In playing with some variants of his example code, I realize
that there are issues I do not understand. For example, the following
code successfully incorporates the avx instructions:
// File here is called dotFirst.d
import ldc.attributes : fastmath;
@fastmath
double dot( double[] a, double[] b)
{
double s = 0.0;
foreach (size_t i; 0 .. a.length) {
s += a[i] * b[i];
}
return s;
}
double[8] x =[0.0, 1.1, 2.2, 3.3, 4.4, 5.5, 6.6, 7.7, ];
double[8] y =[0.0, 1.1, 2.2, 3.3, 4.4, 5.5, 6.6, 7.7, ];
void main()
{
double z = 0.0;
z = dot(x, y);
}
If we run:
ldc2 -c -output-s -O3 -release dotFirst.d -mcpu=haswell
echo "Results of grep ymm dotFirst.s:"
grep ymm dotFirst.s
The "grep" shows a number of vector instructions, such as:
vfmadd132pd 160(%rcx,%rdi,8), %ymm5, %ymm1
However, subtle changes in the code (such as moving the dot product
function to a module, or even moving the array declarations to before
the dot product function, and the avx instructions will disappear!

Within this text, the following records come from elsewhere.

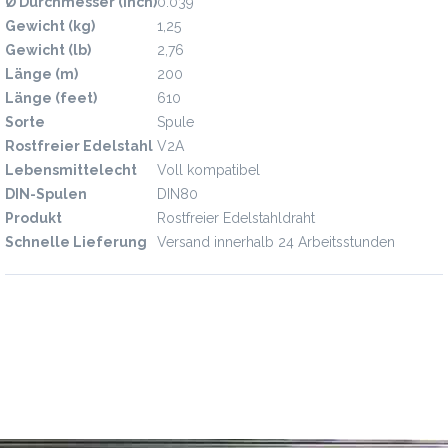
Ø Durchmesser (inch)
0.039
Gewicht (kg)
1,25
Gewicht (lb)
2,76
Länge (m)
200
Länge (feet)
610
Sorte
Spule
Rostfreier Edelstahl
V2A
Lebensmittelecht
Voll kompatibel
DIN-Spulen
DIN80
Produkt
Rostfreier Edelstahldraht
Schnelle Lieferung
Versand innerhalb 24 Arbeitsstunden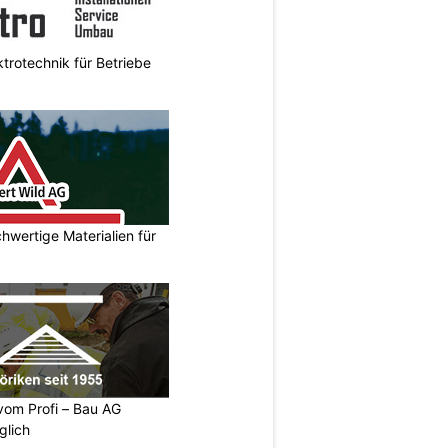
ktrotechnik für Betriebe
hwertige Materialien für
vom Profi – Bau AG
glich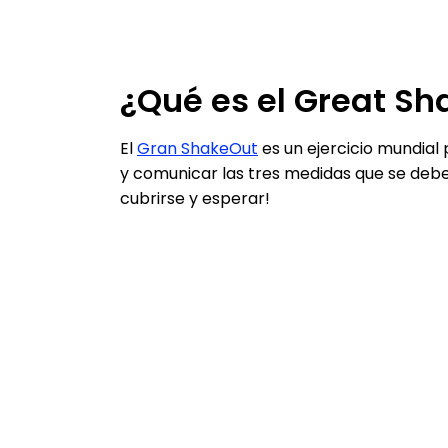
¿Qué es el Great S
El
Gran ShakeOut
es un ejercicio mundial
y comunicar las tres medidas que se debe
cubrirse y esperar!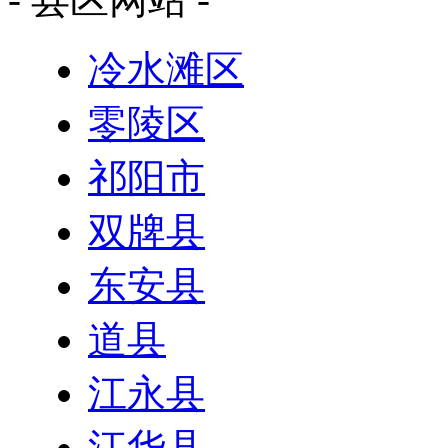
冷水滩区
零陵区
祁阳市
双牌县
东安县
道县
江永县
江华县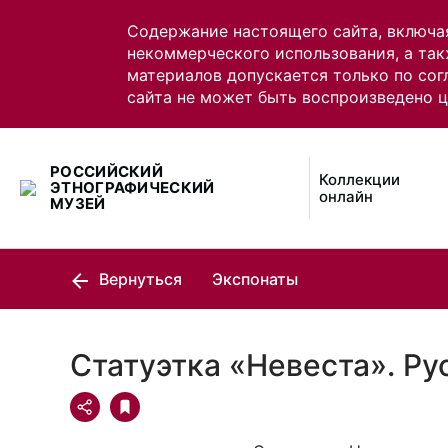
Содержание настоящего сайта, включа
некоммерческого использования, а так
материалов допускается только по сог
сайта не может быть воспроизведено 
РОССИЙСКИЙ
Коллекции
ЭТНОГРАФИЧЕСКИЙ
онлайн
МУЗЕЙ
Вернуться
Экспонаты
Статуэтка «Невеста». Ру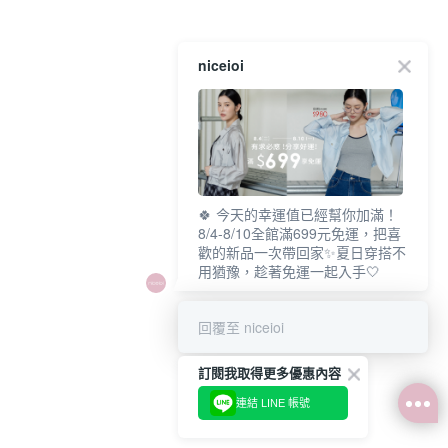
niceioi
🍀 今天的幸運值已經幫你加滿！
8/4-8/10全館滿699元免運，把喜
歡的新品一次帶回家✨夏日穿搭不
用猶豫，趁著免運一起入手🤍
回覆至 niceioi
訂閱我取得更多優惠內容
連結 LINE 帳號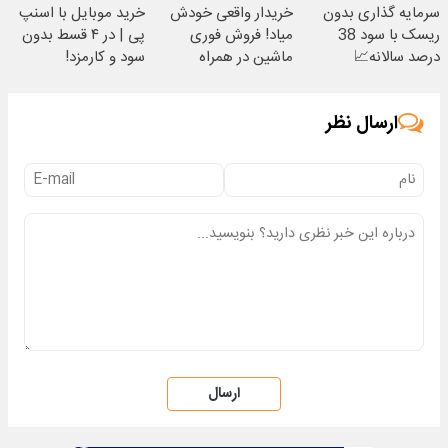
سرمایه گذاری بدون
خریدار واقعی خودش
خرید موبایل با اسنپ
ریسک با سود 38
میاد! فروش فوری
پی | در ۴ قسط بدون
درصد سالانه📈
ماشین در همراه
سود و کارمزد!
مکانیک
ارسال نظر
ارسال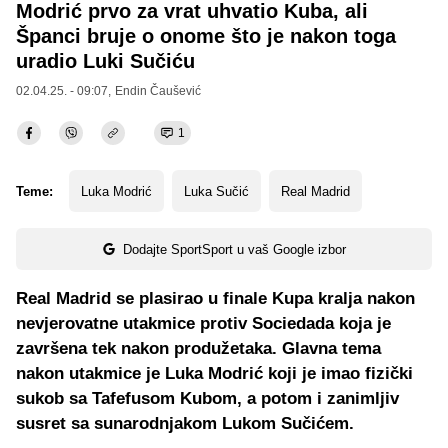
Modrić prvo za vrat uhvatio Kuba, ali
Španci bruje o onome što je nakon toga
uradio Luki Sučiću
02.04.25. - 09:07,
Endin Čaušević
1
Teme:
Luka Modrić
Luka Sučić
Real Madrid
Dodajte SportSport u vaš Google izbor
Real Madrid se plasirao u finale Kupa kralja nakon
nevjerovatne utakmice protiv Sociedada koja je
završena tek nakon produžetaka. Glavna tema
nakon utakmice je Luka Modrić koji je imao fizički
sukob sa Tafefusom Kubom, a potom i zanimljiv
susret sa sunarodnjakom Lukom Sučićem.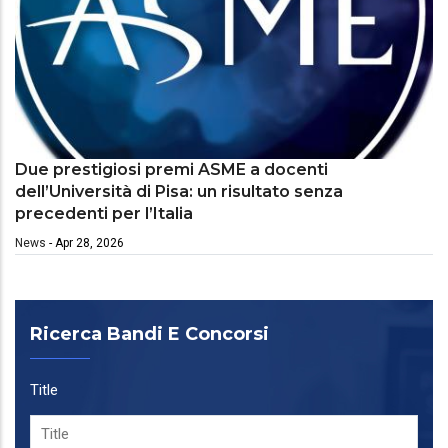
Due prestigiosi premi ASME a docenti
dell’Università di Pisa: un risultato senza
precedenti per l’Italia
News
-
Apr 28, 2026
Ricerca Bandi E Concorsi
Title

import ldc.attributes : fastmath;
@fastmath
double[8] x =[0.0, 1.1, 2.2, 3.3, 4.4, 5.5, 6.6, 7.7, ];
double[8] y =[0.0, 1.1, 2.2, 3.3, 4.4, 5.5, 6.6, 7.7, ];
double dot( double[] a, double[] b)
{
double s = 0.0;
foreach (size_t i; 0 .. a.length) {
...
Now a grep will not find a single ymm.
It is understood that ldc needs proper alignment to be able to do the vector
instructions...
But my question is: how is proper alignment guaranteed? (Most importantly
how guaranteed among code using modules)?? (There are related stack alignment
issues -- 16?)
Best Regards,
James
PS I have come across scattered bits of (sometimes contradictory) information on
avx/simd for dlang. Is there a canonical source for vector info?